Assad v. State, A90A0524

Decision Date18 May 1990
Docket NumberNo. A90A0524,A90A0524
Citation394 S.E.2d 617,195 Ga.App. 692
PartiesASSAD v. The STATE.
CourtGeorgia Court of Appeals

Thomas J. Ousley, for appellant.

Robert E. Wilson, Dist. Atty., Patricia G. Higginbotham, Desiree L. Sutton, Asst. Dist. Attys., for appellee.

CARLEY, Chief Judge.

Appellant was tried before a jury and found guilty of three counts of child molestation. He appeals from the judgments of conviction and sentences entered by the trial court on the jury's verdicts of guilt.

1. Appellant filed a timely pre-trial motion pursuant to Brady v. Maryland, 373 U.S. 83, 83 S.Ct. 1194, 10 L.Ed.2d 215 (1963). On the third day of trial, appellant moved for a mistrial predicated upon the State's alleged suppression of exculpatory evidence in violation of his Brady motion. The evidence at issue was a physician's report finding no physical evidence of abuse or molestation after an examination of one of the victims. The trial court's denial of appellant's motion for a mistrial is enumerated as error.

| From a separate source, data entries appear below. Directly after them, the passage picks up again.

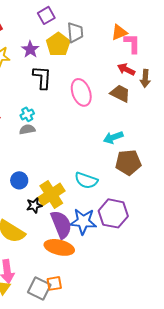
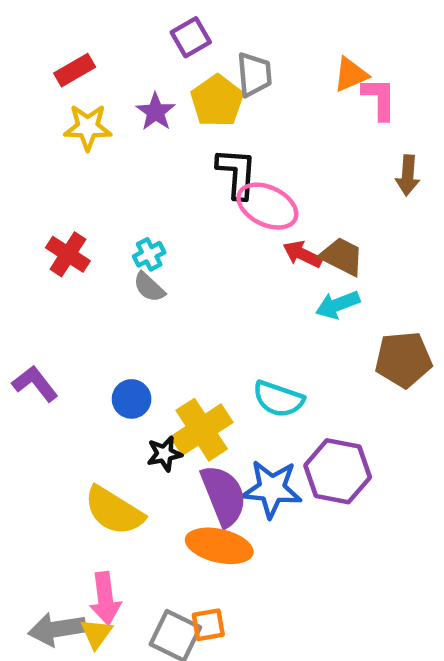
red arrow: (126, 69) -> (303, 254), moved
black L-shape: (42, 77) -> (237, 173), moved
pink ellipse: (81, 92) -> (267, 206), turned -44
brown trapezoid: (120, 93) -> (342, 256), moved
gray semicircle: (27, 129) -> (149, 287), turned -126
brown pentagon: (128, 162) -> (403, 360), moved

The indictments alleged appellant's commission of molestation by fondling the victims, not by penetration. Accordingly, the physician's conclusion that there was no physical evidence of abuse was neither exculpatory nor "material." See Glenn v. State, 255 Ga. 533, 535(2), 340 S.E.2d 609 (1986); Ballard v. State, 252 Ga. 53, 55(3), 311 S.E.2d 453 (1984). Moreover, the mandate of Brady is not violated when the "material is made available to the defendant during trial, since Brady does not require a pre-trial disclosure of the materials. [Cits.]" Glenn v. State, supra 534(2), 340 S.E.2d 609. In the instant case, the trial court offered to allow the State's witnesses to be recalled for further cross-examination in light of the report, and also offered appellant a continuance in order to interview the physician who had examined the child. This offer was declined. There being no "manifest necessity" for a mistrial so as to keep the existing proceedings fundamentally fair, the trial court did not err in denying appellant's motion. Haynes v. State, 245 Ga. 817, 268 S.E.2d 325 (1980).

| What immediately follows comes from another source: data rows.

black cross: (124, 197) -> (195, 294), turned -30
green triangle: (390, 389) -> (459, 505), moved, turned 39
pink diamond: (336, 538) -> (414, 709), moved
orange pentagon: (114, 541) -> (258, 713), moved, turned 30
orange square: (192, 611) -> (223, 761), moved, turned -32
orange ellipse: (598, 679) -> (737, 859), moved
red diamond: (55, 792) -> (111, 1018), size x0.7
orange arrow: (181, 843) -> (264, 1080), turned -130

2. Over appellant's hearsay objection, an investigating officer was permitted to testify as to a statement by one victim to the effect that she saw appellant molest the other victim. Clearly, the officer's testimony as to what one of the victims said she saw appellant do to the other victim is hearsay and is inadmissible. OCGA § 24-3-1. Contrary to the State's contentions, this testimony would not be admissible as original evidence under OCGA § 24-3-2, since the officer's conduct and motives were not at issue. Black v. State, 190 Ga.App. 137(1), 378 S.E.2d 342 (1989). Likewise, this testimony would not be admissible under OCGA § 24-3-16, the Child Hearsay Statute. By...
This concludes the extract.